Both suggest that established firms will be more likely than entrants to introduce incremental innovations, since established firms will not only invest more in incremental innovation in an attempt to extend monopoly power but will also have more effective research and development efforts since they have the benefit of historical experience with the technology. Similarly the two classes of explanation suggest that established firms will be less successful in the face of radical innovation both because in some circumstances they will invest less for fear of cannibalizing their existing revenues, and because their research and development efforts will be less effective than those of entrants.However recent work by Henderson and Clark (1990) suggests that it is increasingly important to explicitly distinguish between the two effects and to understand the interactions between them. They suggest that a significant number of innovations are “architectural.”

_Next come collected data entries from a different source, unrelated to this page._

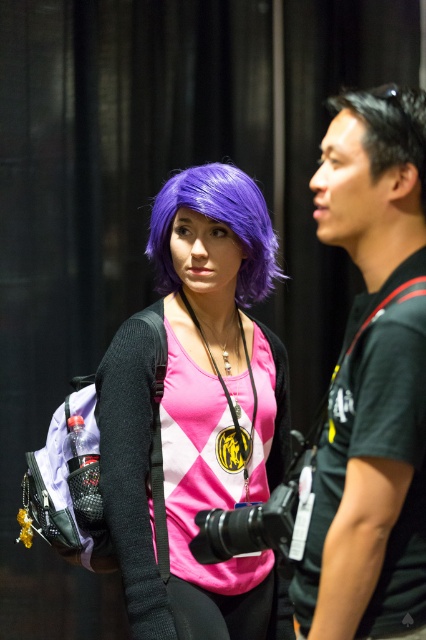 You are organizing a photoshoot and need to ensure that the purple matte wig at center and the black matte shirt at right are visible in the frame. Based on their widths, which object should be placed closer to the camera to maintain visibility?

The purple matte wig at center has a greater width than the black matte shirt at right. To maintain visibility, the black matte shirt at right should be placed closer to the camera since wider objects can be positioned further back and still remain visible.

You are a photographer trying to adjust the focus of your camera on the black matte shirt at right. The camera has a focus point at coordinate point (371, 380). Based on the scene, will this focus point land on the black matte shirt at right?

Yes, the point (371, 380) corresponds to the black matte shirt at right, so the focus point will land on it. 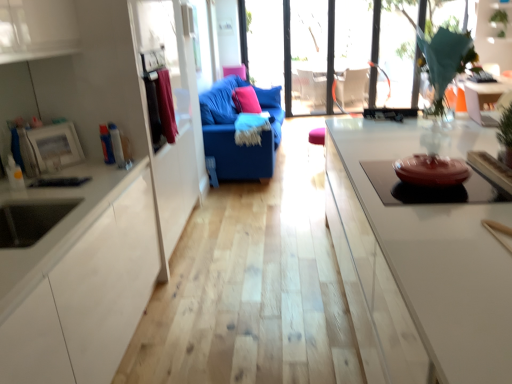 Where is `transparent glass window at upper center, which is counted as the 2th window, starting from the left`? The image size is (512, 384). transparent glass window at upper center, which is counted as the 2th window, starting from the left is located at coordinates (401, 49).

Locate an element on the screen. This screenshot has height=384, width=512. transparent glass window at upper center, positioned as the first window in left-to-right order is located at coordinates (331, 54).

This screenshot has height=384, width=512. Find the location of `white glossy table at upper right`. white glossy table at upper right is located at coordinates (485, 99).

Considering the relative sizes of green leafy plant at upper right and pink fabric pillow at center, which appears as the 1th pillow when viewed from the front, in the image provided, is green leafy plant at upper right bigger than pink fabric pillow at center, which appears as the 1th pillow when viewed from the front,?

Yes.

Is green leafy plant at upper right to the right of pink fabric pillow at center, the 2th pillow when ordered from back to front, from the viewer's perspective?

Yes, green leafy plant at upper right is to the right of pink fabric pillow at center, the 2th pillow when ordered from back to front.

Are green leafy plant at upper right and pink fabric pillow at center, the 2th pillow when ordered from back to front, far apart?

Yes.

Image resolution: width=512 pixels, height=384 pixels. Find the location of `plant above the pink fabric pillow at center, the 2th pillow when ordered from back to front (from a real-world perspective)`. plant above the pink fabric pillow at center, the 2th pillow when ordered from back to front (from a real-world perspective) is located at coordinates (500, 22).

Who is shorter, white glossy table at upper right or velvet blue sofa at center?

white glossy table at upper right.

Locate an element on the screen. The height and width of the screenshot is (384, 512). table below the velvet blue sofa at center (from the image's perspective) is located at coordinates (485, 99).

Is point (481, 112) positioned in front of point (267, 172)?

Yes, it is.

Is white glossy table at upper right wider than velvet blue sofa at center?

No.

From the image's perspective, is velvet blue sofa at center beneath white glossy table at upper right?

No, from the image's perspective, velvet blue sofa at center is not beneath white glossy table at upper right.

Which object is further away from the camera, velvet blue sofa at center or white glossy table at upper right?

velvet blue sofa at center is behind.

Can you see velvet blue sofa at center touching white glossy table at upper right?

No, velvet blue sofa at center is not beside white glossy table at upper right.

From a real-world perspective, between velvet blue sofa at center and white glossy table at upper right, who is vertically higher?

In real-world perspective, white glossy table at upper right is above.

Relative to transparent glass window at upper center, positioned as the 1th window in right-to-left order, is pink fabric pillow at center, the 2th pillow when ordered from back to front, in front or behind?

Visually, pink fabric pillow at center, the 2th pillow when ordered from back to front, is located in front of transparent glass window at upper center, positioned as the 1th window in right-to-left order.

Is pink fabric pillow at center, the 2th pillow when ordered from back to front, taller or shorter than transparent glass window at upper center, which is counted as the 2th window, starting from the left?

Clearly, pink fabric pillow at center, the 2th pillow when ordered from back to front, is shorter compared to transparent glass window at upper center, which is counted as the 2th window, starting from the left.

Considering the relative sizes of pink fabric pillow at center, the 2th pillow when ordered from back to front, and transparent glass window at upper center, positioned as the 1th window in right-to-left order, in the image provided, is pink fabric pillow at center, the 2th pillow when ordered from back to front, bigger than transparent glass window at upper center, positioned as the 1th window in right-to-left order,?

Architectural innovations are incremental in the economic sense in that they do not provide dramatically different or improved benefits to their customers, and they continue to actively compete with existing products, but they are radical in the organizational sense in that established firms find them extremely difficult to develop. Architectural innovations are likely to be the focus of complex competitive dynamics since the strategic incentives to invest in them that flow from market position run counter to the incentives that flow from the relative research efficiency of actual and potential players in the industry, and they cannot be easily understood through the lens of the currently available theoretical and empirical results.

This paper addresses this gap in the literature through the exploration of the failure of established firms to survive architectural innovation in the semiconductor photolithographic alignment equipment industry. The author obtained research and development costs, sales, and organizational and technical information for every product development project initiated by every firm in the semiconductor photolithographic equipment industry for the period between the foundation of the industry in the early 1960s and 1986. Four waves of architectural innovation shook the industry during this time, each of which saw the replacement of the industry leader with a new firm. Thus the data set affords a unique opportunity to explore the dramatic competitive effects of technological change.

I differentiate between the decision to invest in a particular research program and the effectiveness with which the research was carried out, and show that established firms failed to successfully exploit architectural innovation in the industry because although they consistently invested an equivalent amount in innovation, their research was consistently less effective. Not only were established firms less successful in their attempts to introduce technically successful new products, but they were also less able to successfully commercialize the products that they did develop. I show that this failure is consistent with the hypothesis that established firms developspecialized organizational capability during the course of their historical experience with incremental innovation that handicaps their attempts to respond to more radical change. The paper is unique in explicitly incorporating both explanations based upon investment behavior and explanations based on the concept of firm heterogeneity into its analysis of the problem of established firm failure in the face of radical innovation, and in the detail and comprehensiveness of the data set upon which it is based.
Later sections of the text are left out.